The limitation of thread in Python

Properties of Thread and Process in Python

Thread

  • Cannot run multiple threads at the same time
  • When fork a new thread, the code segment and global data segment are shared between threads → no time is wasted like forking a new process

Process

  • When fork a new process, the entire data and code segment are copied to the new process → time-consuming

Benchmark

There are 2 types of tasks in Python:

  • interactivity with IO such as calling HTTP API, reading files,… - IO bounded
  • complex computation, using multiple CPUs - CPU bounded

There are 2 parallel processing methods in Python:

  • multithreading
  • multiprocessing

We use the following program to test the efficiency of multithreading/single-threading and multiprocessing/single-processing in the 2 types of tasks.

  • measure function is used to measure the execution time of a function.
  • fib function is the Fibonacci number calculation function, representing the task that uses multiple CPUs.
  • get_user function is the function that calls the API from Github, representing the IO-bound task.
import threading
import multiprocessing
import time
import requests

def measure(func):
    def f(*args, **kwargs):
        start = time.time()
        ret = func(*args, **kwargs)
        print(f"{func.__name__} takes {time.time()-start} seconds")
        return ret

    return f


def fib(n):
    if n < 2:
        return n
    return fib(n - 1) + fib(n - 2)
    
def get_user():
    return requests.get("https://api.github.com/users/magiskboy")


@measure
def cpu_bounded_in_multiple_process():
    p1 = multiprocessing.Process(target=fib, args=(40,), daemon=True)
    p2 = multiprocessing.Process(target=fib, args=(40,), daemon=True)
    p1.start()
    p2.start()
    p1.join()
    p2.join()


@measure
def cpu_bounded_in_multiple_thread():
    t1 = threading.Thread(target=fib, args=(40,), daemon=True)
    t2 = threading.Thread(target=fib, args=(40,), daemon=True)
    t1.start()
    t2.start()
    t1.join()
    t2.join()


@measure
def cpu_bounded_in_single_thread():
    fib(40)
    fib(40)


@measure
def io_bounded_in_single_thread(n_iters=10):
    for i in range(n_iters):
        get_user()


@measure
def io_bounded_in_multiple_threads(n_iters=10):
    ts = []
    for i in range(n_iters):
        t = threading.Thread(
            target=get_user,
            daemon=True,
        )
        t.start()
        ts.append(t)

    for t in ts:
        t.join()


if __name__ == "__main__":
    cpu_bounded_in_single_thread()
    cpu_bounded_in_multiple_thread()
    cpu_bounded_in_multiple_process()
    io_bounded_in_single_thread()
    io_bounded_in_multiple_threads()

Observations

  • For IO-bound tasks, multithreading is more efficient than single-threading.
  • For CPU-bound tasks, multiprocessing is more efficient than multithreading.
  • For CPU-bound tasks, single-threading is more efficient than multithreading.

Q&A

Q: Why is multithreading more efficient than single-threading for IO-bound tasks even though we cannot run multiple threads at the same time in Python?

A: In IO-bound tasks that do not use CPU, when a thread is locked, that thread is still considered running because the time locked overlaps with the time waiting for the IO result.

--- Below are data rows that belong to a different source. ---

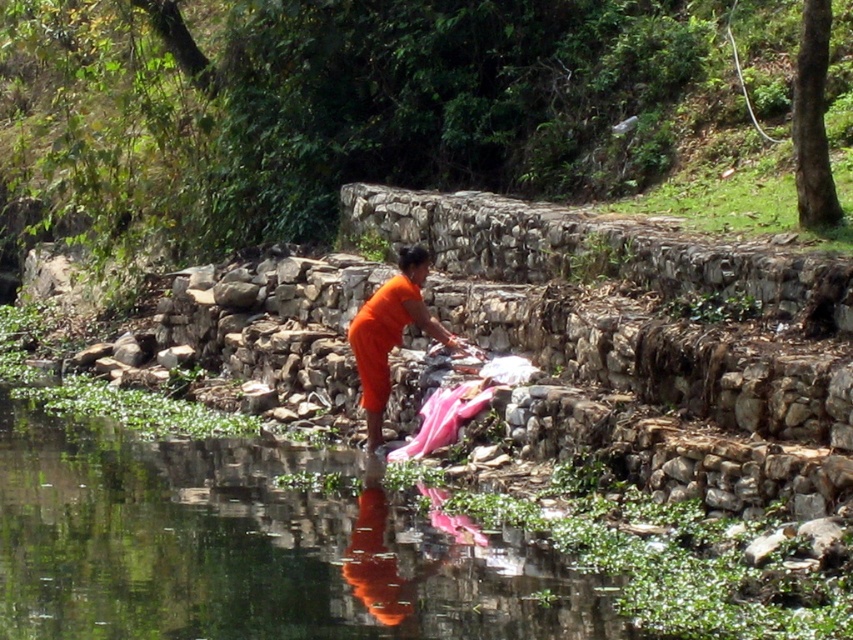 You are a photographer trying to capture the orange fabric at center and the orange matte cloth at center in a single shot. Which object should you focus on first to ensure both are in focus?

You should focus on the orange matte cloth at center first because it is farther away from the viewer than the orange fabric at center, ensuring both will be in focus when focused on the farther object.

You are a tailor trying to decide which orange material to use for a dress that requires a wider piece of fabric. You see the orange fabric at center and the orange matte cloth at center in the scene. Which one should you choose based on their widths?

The orange fabric at center might be wider than orange matte cloth at center, so you should choose the orange fabric at center for the dress that requires a wider piece of fabric. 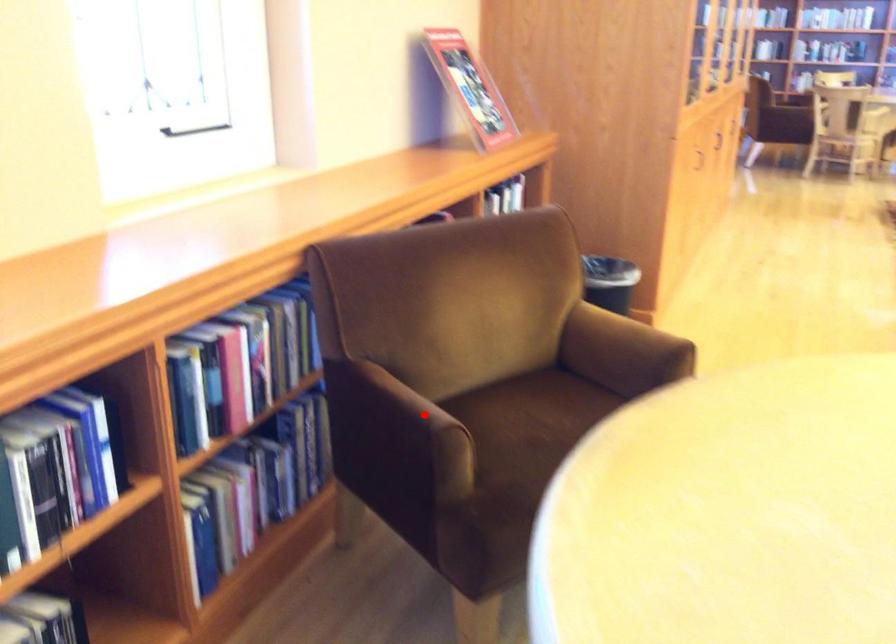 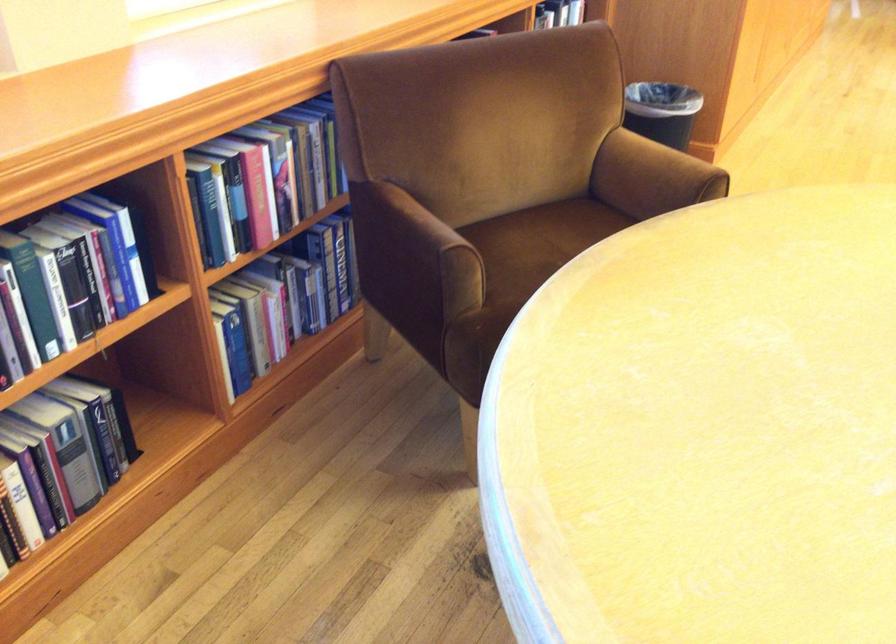 Locate, in the second image, the point that corresponds to the highlighted location in the first image.

(435, 232) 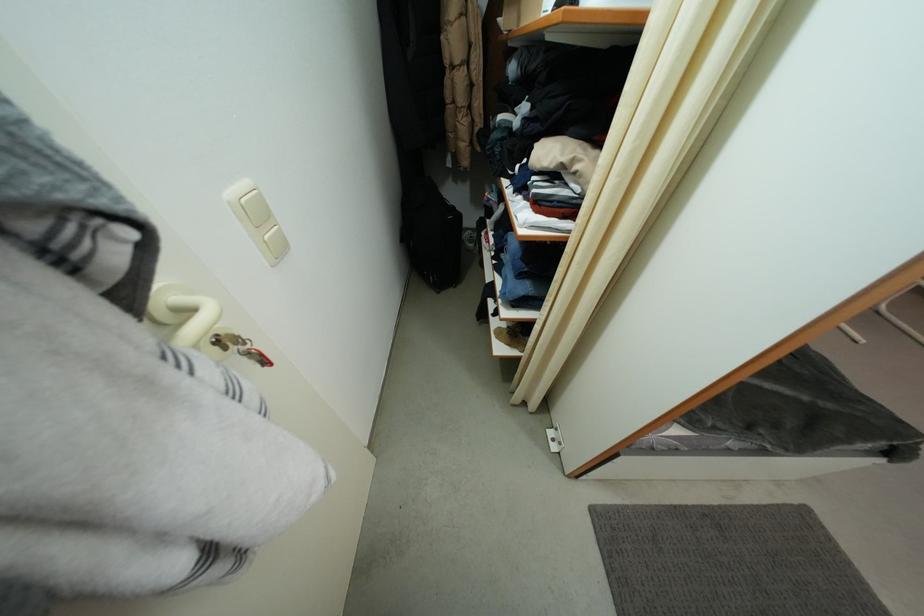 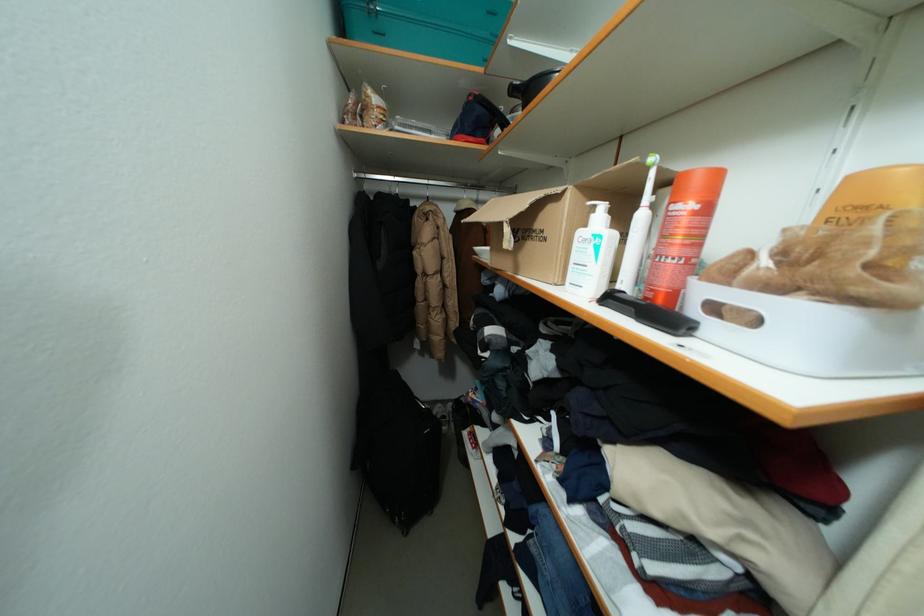 Question: Based on the continuous images, in which direction is the camera rotating? Reply with the corresponding letter.

Choices:
 (A) Left
 (B) Right
 (C) Up
 (D) Down

Answer: (C) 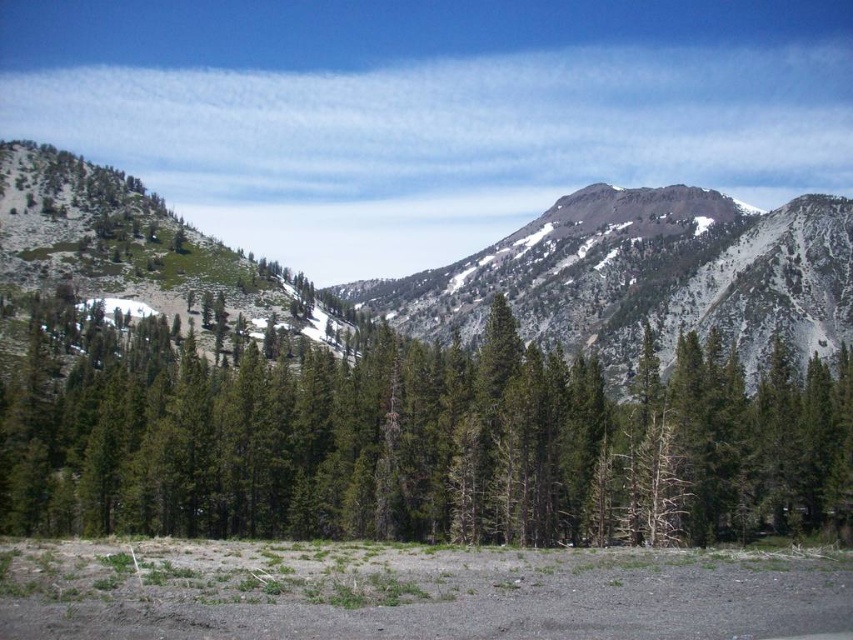 Between green matte tree at center and green textured mountain at center, which one is positioned higher?

green textured mountain at center is above.

Is green matte tree at center below green textured mountain at center?

Yes.

Who is more forward, (x=68, y=408) or (x=148, y=221)?

Point (x=68, y=408) is more forward.

Identify the location of green matte tree at center. (415, 442). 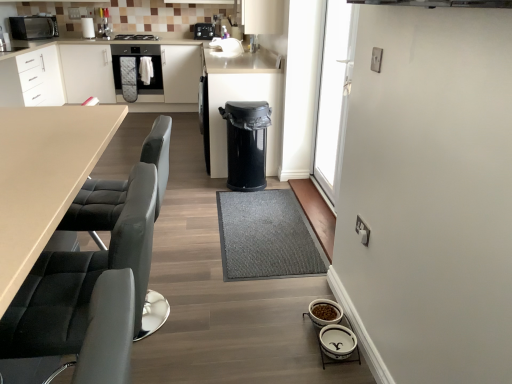 Find the location of a particular element. The image size is (512, 384). free space that is in between transparent glass door at upper right and black leather swivel chair at left is located at coordinates (248, 239). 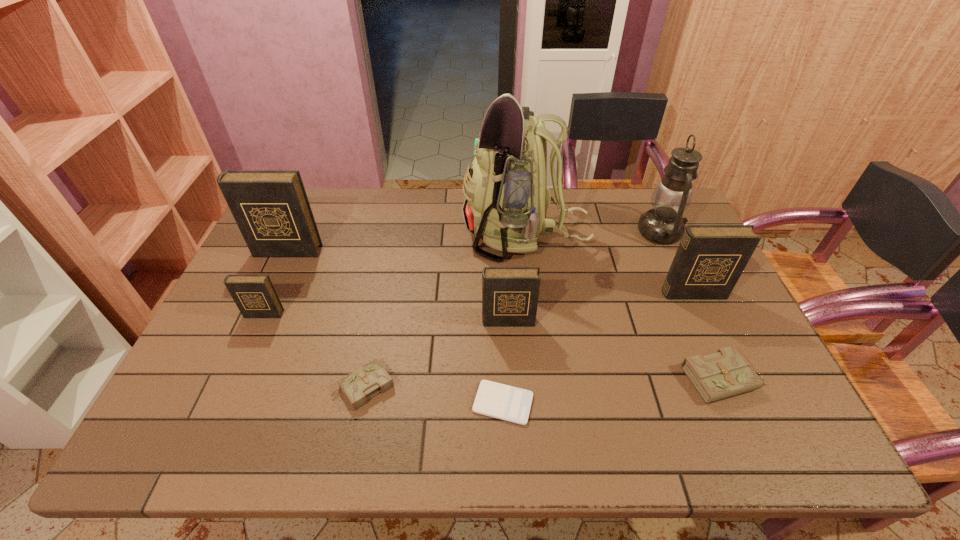 Locate an element on the screen. oil lamp that is at the right edge is located at coordinates (663, 224).

In order to click on object situated at the far right corner in this screenshot , I will do `click(663, 224)`.

Where is `free space at the far edge of the desktop`? This screenshot has height=540, width=960. free space at the far edge of the desktop is located at coordinates [340, 192].

Find the location of a particular element. vacant region at the near edge of the desktop is located at coordinates (583, 422).

Locate an element on the screen. This screenshot has height=540, width=960. vacant space at the left edge is located at coordinates (246, 340).

Identify the location of free space at the right edge of the desktop. The image size is (960, 540). (701, 339).

Identify the location of vacant space at the far left corner of the desktop. (320, 219).

In order to click on free region at the near right corner of the desktop in this screenshot , I will do `click(735, 452)`.

Find the location of a particular element. vacant region between the oil lamp and the biggest dark diary is located at coordinates (473, 241).

Identify the location of empty space that is in between the fourth tallest diary and the third tallest diary. This screenshot has height=540, width=960. (386, 318).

Therefore, parallelism is partially guaranteed.

Q: Why is multiprocessing more efficient than multithreading for CPU-bound tasks?

A: In Python there is no multithreading because only 1 thread can run at a time. With multiprocessing, multiple processes can run at the same time.

Q: For tasks that use multiple CPUs, why is single-threading more efficient than multithreading?

A: In Python, only 1 thread can run at a time, so even if multiple threads are running, parallel processing does not occur. In fact, multithreading is less efficient in this case because of the context switching overhead.

GIL - Global Interpreter Lock

GIL is a mutex lock used to ensure that only 1 thread is executed at a time.

Mutex lock will lock the entire data segment of the entire process for other threads and only the executing thread can access that data segment.

Only use 1 mutex lock for the entire data of the process has 2 reasons:

  • avoid deadlock
  • reduce the cost of updating the status of mutex locks, avoiding overhead

You can read mor about GIL in here https://github.com/python/cpython/blob/main/Python/ceval_gil.c#L14

Conclusion

  • For tasks that require a lot of IO interaction, use multithreading.
  • For tasks that require computation, need more CPU, do not use multithreading but optimize the program to process single-threaded. In addition, you can use multiprocessing if the problem is really "heavy".